# Unterstützung kyrillisch nicht komplett (iso/utf/??)

## killerpfiffi

Ich schaue mit ripperX 2.7.2 auf die freie CDDB. Im Laufwerk eine russische Audio-CD. Ausgabe ist ein latein-buchstabiges Babylon. Erwartete Ausgabe wären die Titel auf kyrillisch.

Hier ein Bildschirmfoto zur Verdeutlichung

Ich habe ru in den LINGUAS. Habe alle 3 von 3 möglichen russischen Zeichensätzen in der /etc/locale.gen stehen, und ripperX noch mal nach einem locale-gen re-emerged.

Dieses Problem ist systemweit und bezieht sich anscheinend auf irgendeinen obskuren russischen Zeichensatz. (ist somit eigentlich keine echte gentoo Frage mehr, aber bevor ich crossposte bleibe ich doch lieber mal hier).

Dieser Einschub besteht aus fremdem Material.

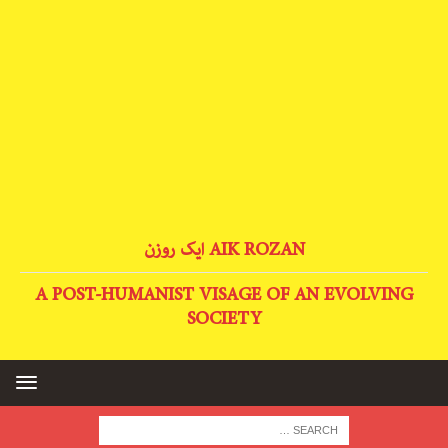
AIK ROZAN ایک روزن
A POST-HUMANIST VISAGE OF AN EVOLVING
SOCIETY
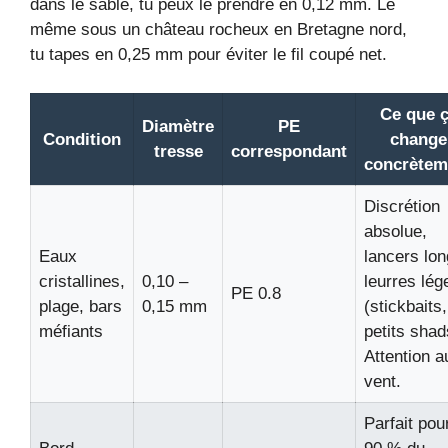
dans le sable, tu peux le prendre en 0,12 mm. Le
même sous un château rocheux en Bretagne nord,
tu tapes en 0,25 mm pour éviter le fil coupé net.
Ce que 
Diamètre
PE
Condition
change
tresse
correspondant
concrètem
Discrétion
absolue,
Eaux
lancers lon
cristallines,
0,10 –
leurres lég
PE 0.8
plage, bars
0,15 mm
(stickbaits,
méfiants
petits shad
Attention a
vent.
Parfait pou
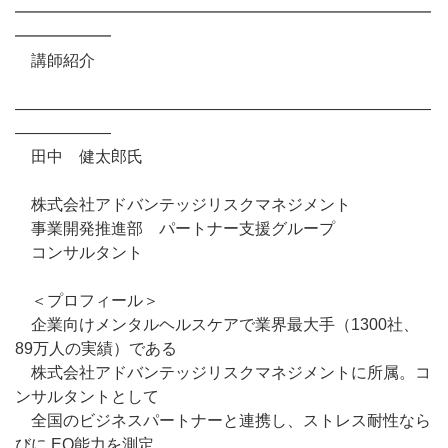
━━━━━━━━━━━━━━━━━━━━━━━━━━
━━━━━━
講師紹介
――――――――――――――――――――――――――
――――――
田中 健太郎氏
株式会社アドバンテッジリスクマネジメント
事業開発推進部 パートナー支援グループ
コンサルタント
＜プロフィール＞
企業向けメンタルヘルスケアで業界最大手（1300社、
89万人の実績）である
株式会社アドバンテッジリスクマネジメントに所属。コ
ンサルタントとして
全国のビジネスパートナーと連携し、ストレス耐性なら
びに EQ能力を測定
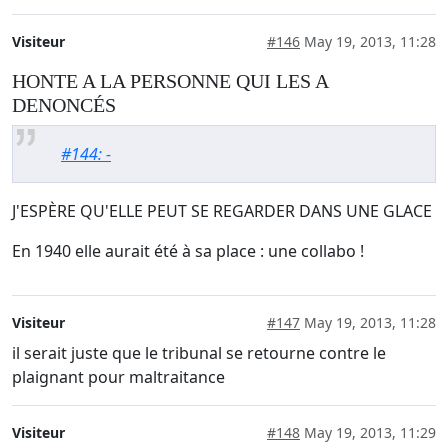
Visiteur
#146
May 19, 2013, 11:28
HONTE A LA PERSONNE QUI LES A
DENONCÉS
#144: -
J'ESPÈRE QU'ELLE PEUT SE REGARDER DANS UNE GLACE
En 1940 elle aurait été à sa place : une collabo !
Visiteur
#147
May 19, 2013, 11:28
il serait juste que le tribunal se retourne contre le
plaignant pour maltraitance
Visiteur
#148
May 19, 2013, 11:29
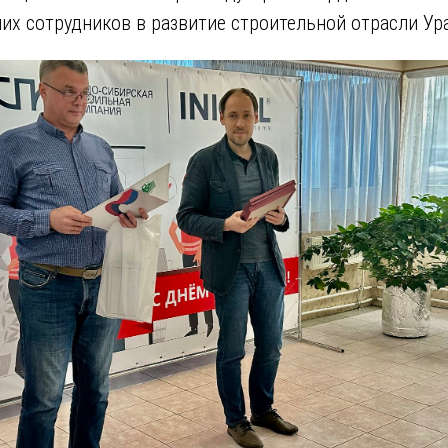
их сотрудников в развитие строительной отрасли Ур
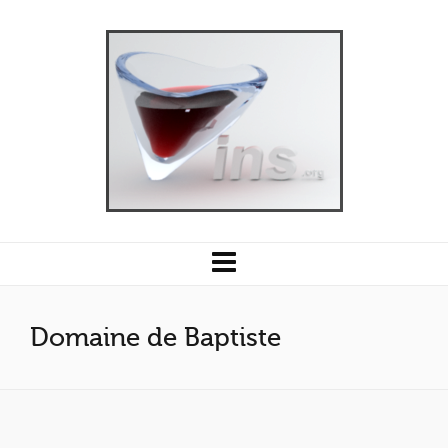
Domaine de Baptiste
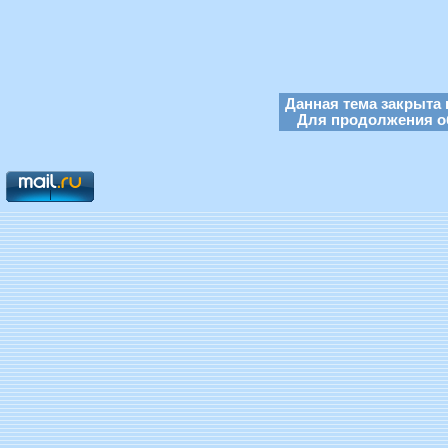
Данная тема закрыта 
Для продолжения об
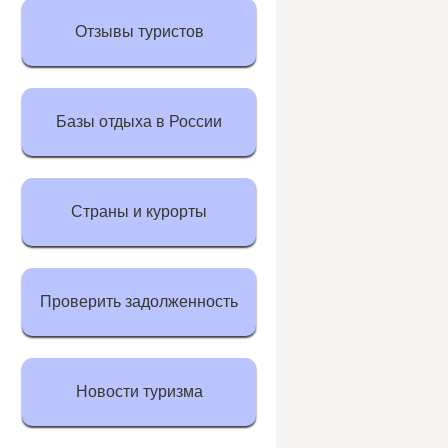
Отзывы туристов
Базы отдыха в России
Страны и курорты
Проверить задолженность
Новости туризма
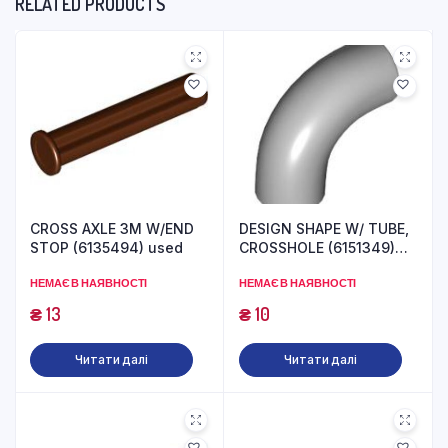
RELATED PRODUCTS
CROSS AXLE 3M W/END
DESIGN SHAPE W/ TUBE,
STOP (6135494) used
CROSSHOLE (6151349)
used
НЕМАЄ В НАЯВНОСТІ
НЕМАЄ В НАЯВНОСТІ
₴
13
₴
10
Читати далі
Читати далі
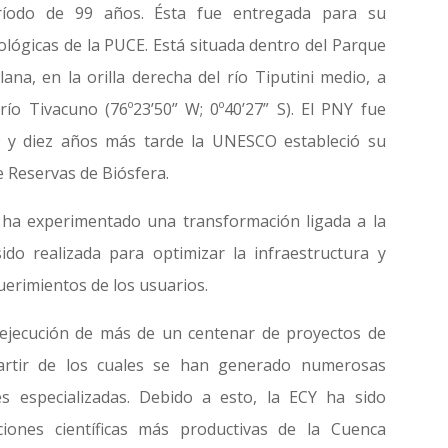
íodo de 99 años. Ésta fue entregada para su
iológicas de la PUCE. Está situada dentro del Parque
ana, en la orilla derecha del río Tiputini medio, a
río Tivacuno (76º23’50” W; 0º40’27” S). El PNY fue
 y diez años más tarde la UNESCO estableció su
e Reservas de Biósfera.
 ha experimentado una transformación ligada a la
sido realizada para optimizar la infraestructura y
uerimientos de los usuarios.
la ejecución de más de un centenar de proyectos de
 partir de los cuales se han generado numerosas
es especializadas. Debido a esto, la ECY ha sido
iones científicas más productivas de la Cuenca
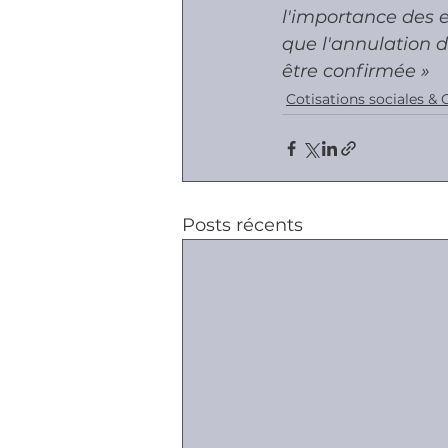
l'importance des e
que l'annulation d
être confirmée »
Cotisations sociales & 
Posts récents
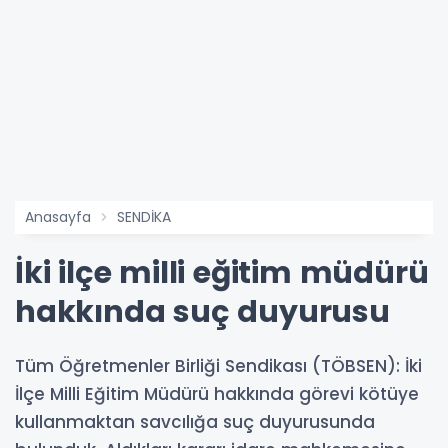
Anasayfa
SENDİKA
İki ilçe milli eğitim müdürü
hakkında suç duyurusu
Tüm Öğretmenler Birliği Sendikası (TÖBSEN): İki
İlçe Milli Eğitim Müdürü hakkında görevi kötüye
kullanmaktan savcılığa suç duyurusunda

Die Lösung könnte sein: Wer kann die folgenden Buchstaben auf kyrillisch sehen?

Àêâàðèóì 

siehe auch: http://www.lastfm.de/music/%C3%80%C3%AA%C3%A2%C3%A0%C3%B0%C3%A8%C3%B3%C3%AC

Wenn ja, dann poste doch bitte den Namen des Zeichensatzes (oder alle aus deiner /etc/locale.gen bzw. dem browser). Ich denke damit komme ich dann selber weiter.

Danke!

edit: Post geändert, Problem nicht nur bei ripperX. sry.

----------

## Josef.95

Hi

Hier werden die Zeichen "Àêâàðèóì" im Firefox auf deiner genannten lastfm Seite korrekt dargestellt, im ff hab ich unter Ansicht => Zeichenkodierung auf UTF-8 stehen.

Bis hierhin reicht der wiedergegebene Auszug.